[[ The data, beginning ]]

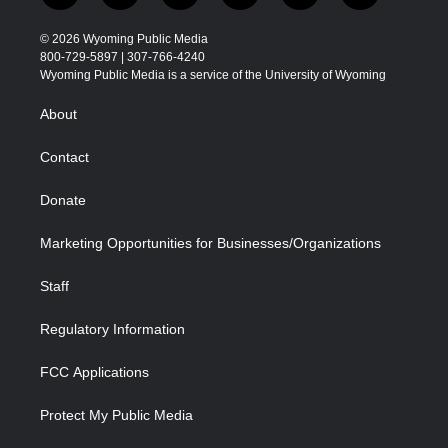
w
n
o
l
a
i
i
s
u
i
c
n
© 2026 Wyoming Public Media
t
t
t
p
e
k
800-729-5897 | 307-766-4240
t
a
u
b
b
e
Wyoming Public Media is a service of the University of Wyoming
e
g
b
o
o
d
r
r
e
a
o
i
About
a
r
k
n
m
d
Contact
Donate
Marketing Opportunities for Businesses/Organizations
Staff
Regulatory Information
FCC Applications
Protect My Public Media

[[ The data, end ]]

From the records above, pull out each line that has "Public".

© 2026 Wyoming Public Media
Wyoming Public Media is a service of the University of Wyoming
Protect My Public Media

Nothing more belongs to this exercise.